======== RECORDS FOR THE EXERCISE ========
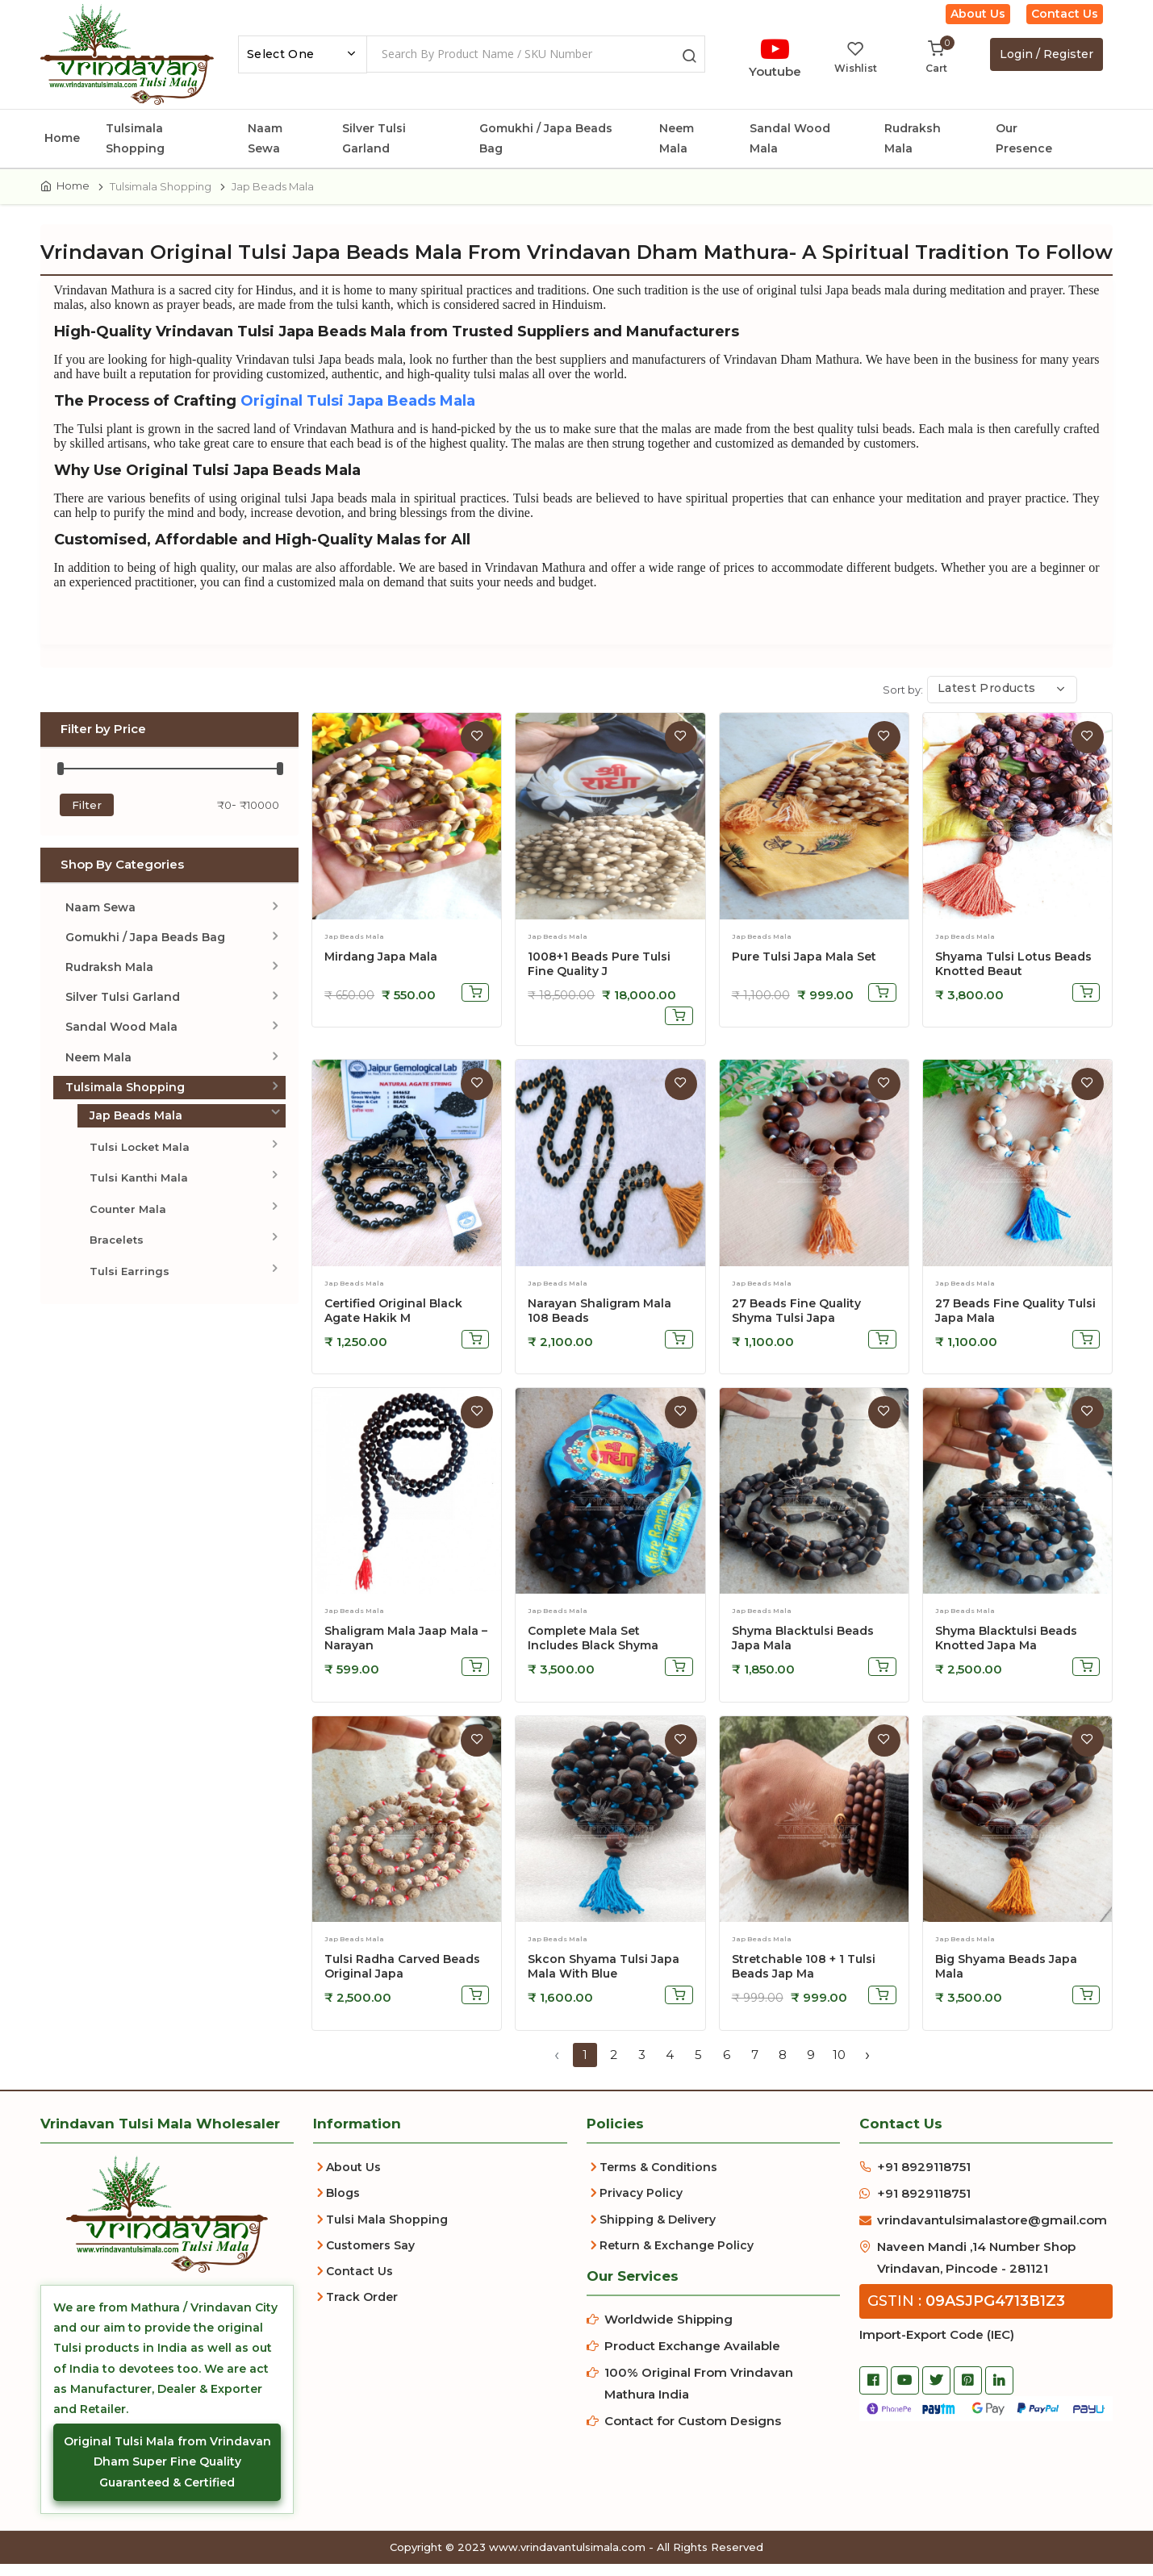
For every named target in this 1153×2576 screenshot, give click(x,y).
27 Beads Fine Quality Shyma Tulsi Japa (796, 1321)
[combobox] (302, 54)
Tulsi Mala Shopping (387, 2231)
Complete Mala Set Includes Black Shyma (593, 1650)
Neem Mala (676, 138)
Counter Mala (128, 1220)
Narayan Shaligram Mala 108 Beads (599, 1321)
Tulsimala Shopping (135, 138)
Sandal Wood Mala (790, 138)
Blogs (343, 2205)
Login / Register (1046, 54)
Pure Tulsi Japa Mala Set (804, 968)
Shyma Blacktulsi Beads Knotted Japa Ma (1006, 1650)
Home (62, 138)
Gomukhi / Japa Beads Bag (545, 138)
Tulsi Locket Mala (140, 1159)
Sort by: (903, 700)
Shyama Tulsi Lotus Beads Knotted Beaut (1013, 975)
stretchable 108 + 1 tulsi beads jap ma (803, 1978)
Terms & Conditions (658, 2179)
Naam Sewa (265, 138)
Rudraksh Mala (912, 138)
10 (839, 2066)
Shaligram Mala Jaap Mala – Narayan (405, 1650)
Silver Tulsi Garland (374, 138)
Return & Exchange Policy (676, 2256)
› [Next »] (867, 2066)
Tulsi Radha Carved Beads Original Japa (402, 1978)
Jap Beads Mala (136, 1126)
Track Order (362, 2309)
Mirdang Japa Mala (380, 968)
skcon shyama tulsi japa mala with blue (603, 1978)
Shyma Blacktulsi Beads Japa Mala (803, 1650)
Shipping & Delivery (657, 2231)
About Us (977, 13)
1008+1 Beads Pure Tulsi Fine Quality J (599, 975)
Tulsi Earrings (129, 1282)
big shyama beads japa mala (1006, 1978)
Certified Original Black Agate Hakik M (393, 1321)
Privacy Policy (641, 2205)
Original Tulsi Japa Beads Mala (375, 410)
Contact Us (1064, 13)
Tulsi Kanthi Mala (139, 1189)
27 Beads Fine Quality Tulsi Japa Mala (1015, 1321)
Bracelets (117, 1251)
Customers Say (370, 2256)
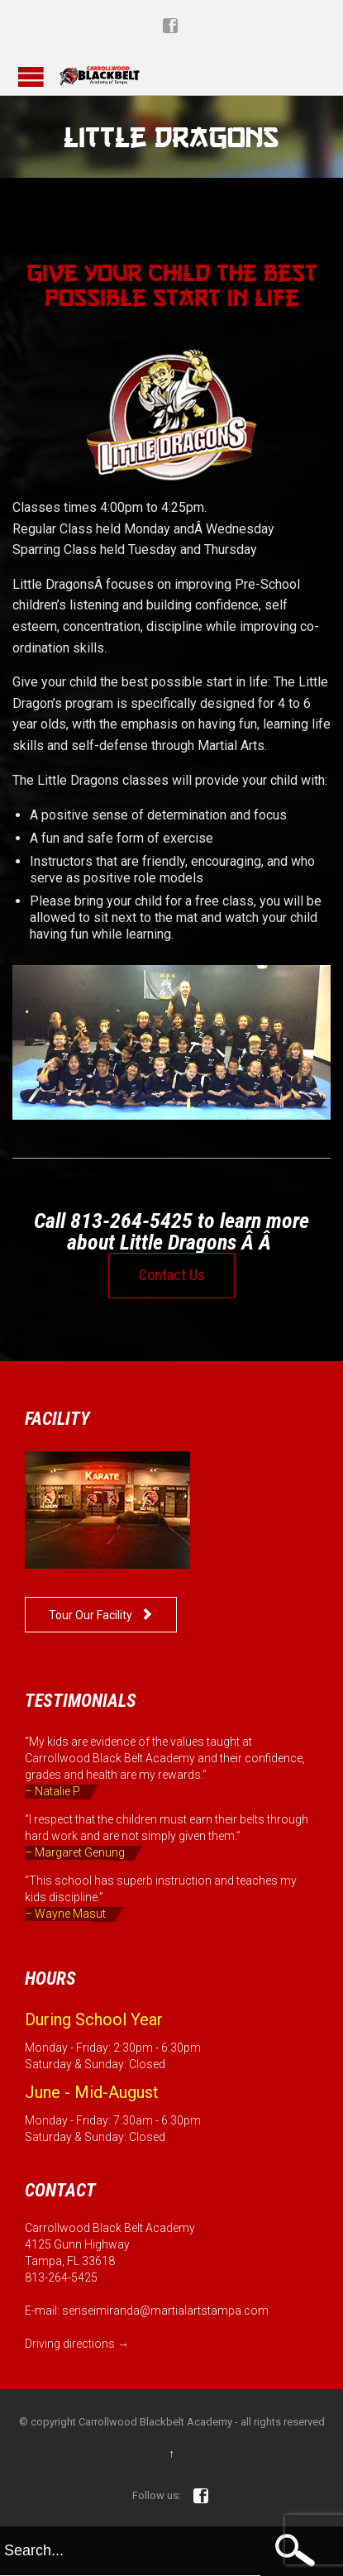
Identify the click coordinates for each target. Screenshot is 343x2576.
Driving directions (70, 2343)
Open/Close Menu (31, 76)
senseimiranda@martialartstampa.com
========
## [ABOUT THIS TASK]
Pictures are not part of the copy. Return every record exactly.

## [EXERCISE RESPONSE]
For every named target in this 1153×2576 screenshot, give click(x,y).
27 Beads Fine Quality Shyma Tulsi Japa (796, 1321)
[combobox] (302, 54)
Tulsi Mala Shopping (387, 2231)
Complete Mala Set Includes Black Shyma (593, 1650)
Neem Mala (676, 138)
Counter Mala (128, 1220)
Narayan Shaligram Mala 108 Beads (599, 1321)
Tulsimala Shopping (135, 138)
Sandal Wood Mala (790, 138)
Blogs (343, 2205)
Login / Register (1046, 54)
Pure Tulsi Japa Mala Set (804, 968)
Shyma Blacktulsi Beads Knotted Japa Ma (1006, 1650)
Home (62, 138)
Gomukhi / Japa Beads Bag (545, 138)
Tulsi Locket Mala (140, 1159)
Sort by: (903, 700)
Shyama Tulsi Lotus Beads Knotted Beaut (1013, 975)
stretchable 108 + 1 tulsi beads jap ma (803, 1978)
Terms & Conditions (658, 2179)
Naam Sewa (265, 138)
Rudraksh Mala (912, 138)
10 (839, 2066)
Shaligram Mala Jaap Mala – Narayan (405, 1650)
Silver Tulsi Garland (374, 138)
Return & Exchange Policy (676, 2256)
› [Next »] (867, 2066)
Tulsi Radha Carved Beads Original Japa (402, 1978)
Jap Beads Mala (136, 1126)
Track Order (362, 2309)
Mirdang Japa Mala (380, 968)
skcon shyama tulsi japa mala with blue (603, 1978)
Shyma Blacktulsi Beads Japa Mala (803, 1650)
Shipping & Delivery (657, 2231)
About Us (977, 13)
1008+1 Beads Pure Tulsi Fine Quality J (599, 975)
Tulsi Earrings (129, 1282)
big shyama beads japa mala (1006, 1978)
Certified Original Black Agate Hakik M (393, 1321)
Privacy Policy (641, 2205)
Original Tulsi Japa Beads Mala (375, 410)
Contact Us (1064, 13)
Tulsi Kanthi Mala (139, 1189)
27 Beads Fine Quality Tulsi Japa Mala (1015, 1321)
Bracelets (117, 1251)
Customers Say (370, 2256)
Identify the click coordinates for each target. Screenshot is 343x2576.
Driving directions (70, 2343)
Open/Close Menu (31, 76)
senseimiranda@martialartstampa.com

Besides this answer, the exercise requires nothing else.